Hahn ! s’écria-t-il tandis que son corps s’élançait en avant. Son poing était pareil à un météore au moment de frapper le cristal du pilier de mesure. L’on entendit seulement un bruit sourd et le pilier se mit à trembler violemment, comme s’il était sur le point d’exploser. Le faisceau de lumière bondit vers le haut tel un geyser en s’élevant au-dessus de Ta Ku.
Deux mètres soixante-dix, soit neuf mille cinq cents jins !
La foule entra en ébullition. Ce résultat dépassait largement les limites d’un artiste martial à la Transformation du Corps. La limite se situant habituellement autour de neuf mille huit cents jins au sommet de la Condensation de l’Impulsion.
Les artistes martiaux Houtian eux-mêmes ne pouvaient pas dépasser neuf mille jins. Plus votre cultivation avançait et plus votre véritable énergie prenait le pas sur votre force physique. Il y avait tout simplement une limite à la force d’un être humain et, au plus vous en approchiez, au plus il devenait difficile de continuer à progresser.
Par conséquent, Ta Ku était sans doute plus fort que Qin Ziya en personne.
Les regards dans les gradins se tournèrent tous vers Lin Ming. Il avait beau être connu pour sa grande force, neuf mille cinq cents jins représentaient tout bonnement une montagne infranchissable.
« Je crois que c’est ton tour, Lin Ming. » Ta Ku se frottait les poings, plus que satisfait par sa performance. Il avait déjà fait d’autres essais au cours des précédentes semaines et neuf mille cinq cents jins correspondaient à son meilleur score.
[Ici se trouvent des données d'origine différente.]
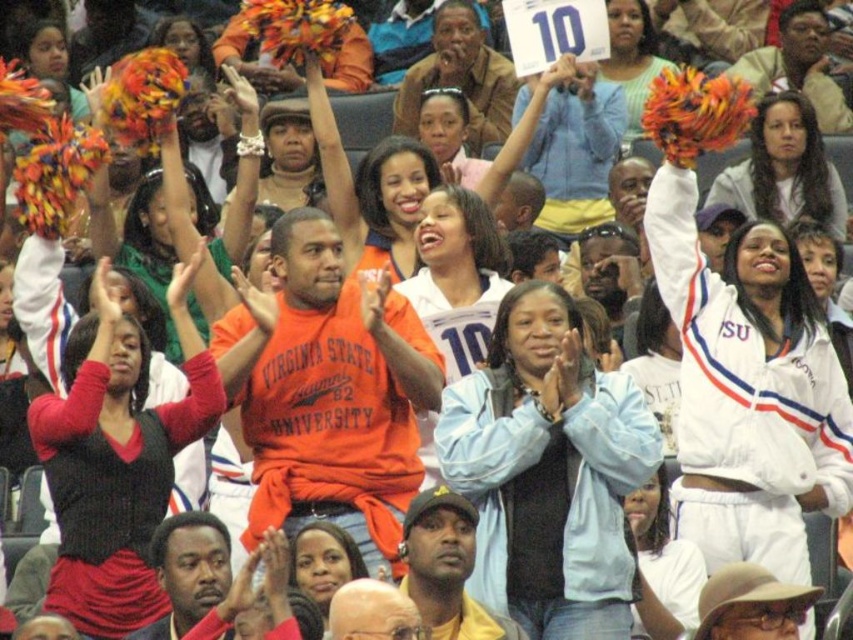 Does knit sweater at center lie in front of light blue jersey at center?

Yes.

Where is `knit sweater at center`? The height and width of the screenshot is (640, 853). knit sweater at center is located at coordinates (119, 461).

Consider the image. Does orange jersey at center appear on the right side of light blue jersey at center?

No, orange jersey at center is not to the right of light blue jersey at center.

Is orange jersey at center below light blue jersey at center?

Indeed, orange jersey at center is positioned under light blue jersey at center.

The image size is (853, 640). In order to click on orange jersey at center in this screenshot , I will do `click(393, 202)`.

Who is lower down, white fleece jacket at upper right or orange jersey at center?

Positioned lower is orange jersey at center.

Which is behind, point (770, 131) or point (412, 150)?

The point (770, 131) is behind.

The width and height of the screenshot is (853, 640). What are the coordinates of `white fleece jacket at upper right` in the screenshot? It's located at (784, 170).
Lin Ming s’avança à son tour et posa la main à plat sur le cristal. Il voulait mesurer le potentiel de la matrice qui supportait le pilier. Ça devrait le faire, pensa-t-il. Elle devrait pouvoir encaisser mon coup.
Tout le monde retenait son souffle en attendant de le voir frapper. Qui n’était pas curieux de savoir jusqu’où il pouvait aller ?
De son côté, il relâcha les tensions dans son corps et son esprit. Il était comme un arc prêt à tirer en déployant tout son potentiel. Le manuel des Vertus Chaotiques des Méridiens de Combat était précisément tourné vers le développement du corps. La véritable énergie de ceux qui pratiquaient cette méthode d’entraînement était particulièrement dense, et leur force physique absolument formidable. Le corps humain ne connaissait aucune limite avec les Vertus Chaotiques des Méridiens de Combat. Après la Condensation de l’Impulsion venait ‘Epuration de la Moelle’. Étape après laquelle, si vous surviviez, vous pouviez tenter d’ouvrir les Huit Portes Cachées Intérieures et les Neuf Étoiles du Palais du Dao. Arrivé à ce stade, votre corps pouvait affecter le monde. Vous pouviez anéantir des mondes entiers et briser des étoiles à la seule force de votre corps.
Évidemment, Lin Ming était encore loin, très loin de ce royaume. Mais son corps regorgeait tout de même de vitalité grâce à tout ce qui s’était passé au cours de ces derniers mois et tous les matériaux qu’il avait pu absorber. Il renfermait une énergie débordante, prête à exploser à tout moment. Énergie qu’il devait libérer, au risque de ne plus pouvoir la contenir.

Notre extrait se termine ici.